Content

Mean of a discrete random variable

If you roll a fair die many times, what will be the average outcome? Imagine rolling it 6000 times. You would expect to roll about 1000 ones, 1000 twos, and so on: about 1000 occurrences of each possible outcome. What would be the average value of the outcomes obtained? Approximately, the average or mean would be

\[ \dfrac {(1000 \times 1) + (1000 \times 2) + \dots + (1000 \times 6)} {6000} = \dfrac{21\ 000}{6000} = 3.5. \]

This can be thought of as the weighted average of the six possible values \(1,2,\dots,6\), with weights given by the relative frequencies. Note that 3.5 is not a value that we can actually observe.

By analogy with data and relative frequencies, we can define the mean of a discrete random variable using probabilities from its distribution, as follows.

The mean \(\mu_X\) of a discrete random variable \(X\) with probability function \(p_X(x)\) is given by

\[ \mu_X = \sum x\, p_X(x), \]

where the sum is taken over all values \(x\) for which \(p_X(x) > 0\).

The mean can be regarded as a measure of `central location' of a random variable. It is the weighted average of the values that \(X\) can take, with weights provided by the probability distribution.

The mean is also sometimes called the expected value or expectation of \(X\) and denoted by \(\mathrm{E}(X)\). These are both somewhat curious terms to use; it is important to understand that they refer to the long-run average. The mean is the value that we expect the long-run average to approach. It is not the value of \(X\) that we expect to observe.

Consider a random variable \(U\) that has the discrete uniform distribution with possible values \(1,2,\dots,m\). The mean is given by

\begin{align*} \mu_U &= \sum_{x=1}^{m} \Bigl(x \times \dfrac{1}{m}\Bigr) \\\\ &= \dfrac{1}{m}\, \sum_{x=1}^m x \\\\ &= \dfrac{1}{m} \times \dfrac{m(m+1)}{2} \\\\ &= \dfrac{m+1}{2}. \end{align*}

For example, the mean for the roll of a fair die is \(\dfrac{6 + 1}{2} = 3.5\), as expected.

So in the long run, rolling a single die many times and obtaining the average of all the outcomes, we `expect' the average to be close to 3.5, and the more rolls we carry out, the closer the average will be.
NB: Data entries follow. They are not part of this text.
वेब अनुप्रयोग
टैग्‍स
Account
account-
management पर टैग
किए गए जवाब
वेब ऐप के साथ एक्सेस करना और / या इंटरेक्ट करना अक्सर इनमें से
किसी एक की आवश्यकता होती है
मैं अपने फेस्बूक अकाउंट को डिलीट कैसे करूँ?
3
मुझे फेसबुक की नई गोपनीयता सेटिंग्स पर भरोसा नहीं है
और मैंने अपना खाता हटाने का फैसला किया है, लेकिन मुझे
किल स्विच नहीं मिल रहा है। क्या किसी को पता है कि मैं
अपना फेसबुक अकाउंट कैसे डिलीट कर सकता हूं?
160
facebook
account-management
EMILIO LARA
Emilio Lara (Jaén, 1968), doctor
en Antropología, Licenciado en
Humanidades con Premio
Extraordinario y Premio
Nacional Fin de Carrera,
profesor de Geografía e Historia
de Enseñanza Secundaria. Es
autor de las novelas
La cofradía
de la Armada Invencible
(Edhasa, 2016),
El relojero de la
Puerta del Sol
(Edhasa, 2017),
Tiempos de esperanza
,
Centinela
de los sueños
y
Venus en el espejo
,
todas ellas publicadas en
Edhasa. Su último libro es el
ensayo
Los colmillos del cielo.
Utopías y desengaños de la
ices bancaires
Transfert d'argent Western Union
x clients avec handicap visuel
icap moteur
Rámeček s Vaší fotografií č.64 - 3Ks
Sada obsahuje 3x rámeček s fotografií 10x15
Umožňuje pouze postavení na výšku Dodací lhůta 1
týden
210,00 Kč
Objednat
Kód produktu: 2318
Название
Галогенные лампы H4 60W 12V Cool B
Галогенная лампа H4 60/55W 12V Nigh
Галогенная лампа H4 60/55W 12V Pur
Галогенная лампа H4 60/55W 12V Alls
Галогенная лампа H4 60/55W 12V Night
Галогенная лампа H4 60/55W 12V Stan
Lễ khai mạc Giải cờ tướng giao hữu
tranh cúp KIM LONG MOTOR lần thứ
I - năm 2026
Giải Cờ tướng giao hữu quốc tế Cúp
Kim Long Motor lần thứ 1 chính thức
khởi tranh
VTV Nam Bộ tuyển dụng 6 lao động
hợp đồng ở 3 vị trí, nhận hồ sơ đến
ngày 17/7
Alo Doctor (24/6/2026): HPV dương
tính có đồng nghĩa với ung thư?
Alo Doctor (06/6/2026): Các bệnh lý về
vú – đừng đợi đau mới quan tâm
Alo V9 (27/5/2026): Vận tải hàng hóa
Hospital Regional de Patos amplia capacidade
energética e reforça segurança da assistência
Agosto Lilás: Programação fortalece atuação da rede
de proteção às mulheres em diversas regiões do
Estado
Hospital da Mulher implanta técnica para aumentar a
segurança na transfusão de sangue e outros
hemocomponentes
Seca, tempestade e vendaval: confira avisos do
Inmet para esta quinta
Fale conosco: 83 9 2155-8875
The use of the terms `expected value' and `expectation' is the reason for the notation \(\mathrm{E}(X)\), which also extends to functions of \(X\).

Exercise 4

Consider again the biased die made by Sneaky Sam. Recall that the distribution of \(X\), the number of spots on the uppermost face when the die is rolled, is as follows.

\(x\)	1	2	3	4	5	6
\(p_X(x)\)	\(\dfrac{1-\theta}{6}\)	\(\dfrac{1-\theta}{6}\)	\(\dfrac{1-\theta}{6}\)	\(\dfrac{1+\theta}{6}\)	\(\dfrac{1+\theta}{6}\)	\(\dfrac{1+\theta}{6}\)

Find \(\mu_X\), the mean of \(X\).
What is the largest possible value of \(\mu_X\)?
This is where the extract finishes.